● Exercise instructions
Each line of the records that holds "Букле" should be shown in full.

● Data under study
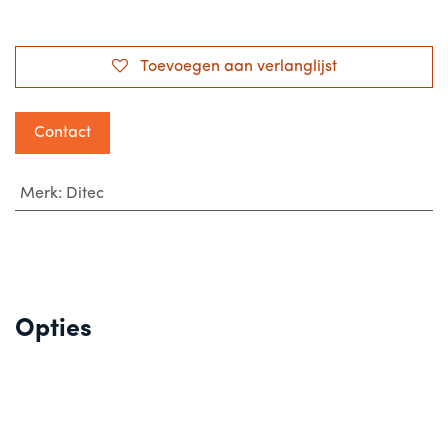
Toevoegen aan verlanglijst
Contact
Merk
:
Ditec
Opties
...
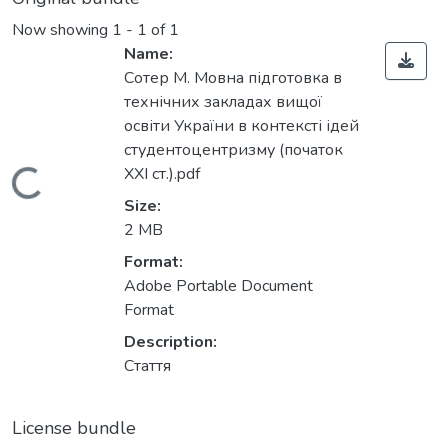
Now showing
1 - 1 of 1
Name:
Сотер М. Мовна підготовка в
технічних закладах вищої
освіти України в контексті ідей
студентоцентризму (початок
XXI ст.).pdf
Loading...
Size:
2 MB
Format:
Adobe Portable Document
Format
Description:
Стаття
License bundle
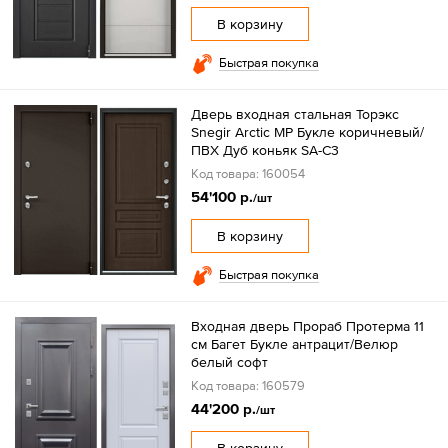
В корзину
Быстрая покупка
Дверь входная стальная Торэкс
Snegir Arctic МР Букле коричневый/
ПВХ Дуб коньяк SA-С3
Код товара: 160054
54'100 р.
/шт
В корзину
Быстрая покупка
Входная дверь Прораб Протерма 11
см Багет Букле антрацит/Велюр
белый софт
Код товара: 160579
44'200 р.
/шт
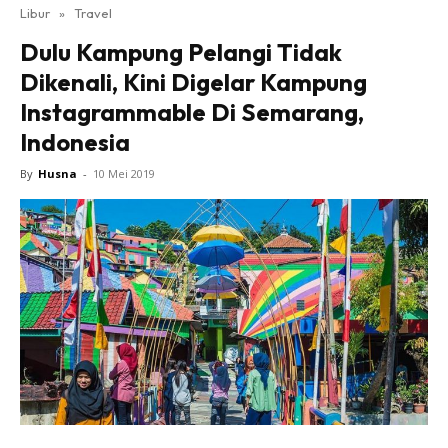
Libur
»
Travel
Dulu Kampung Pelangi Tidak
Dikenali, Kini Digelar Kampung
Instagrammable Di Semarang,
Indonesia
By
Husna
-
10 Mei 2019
==
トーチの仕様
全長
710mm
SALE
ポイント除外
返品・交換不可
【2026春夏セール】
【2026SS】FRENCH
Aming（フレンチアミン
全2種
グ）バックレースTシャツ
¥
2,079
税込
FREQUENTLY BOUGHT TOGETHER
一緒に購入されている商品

● Answer space
Snegir Arctic МР Букле коричневый/
см Багет Букле антрацит/Велюр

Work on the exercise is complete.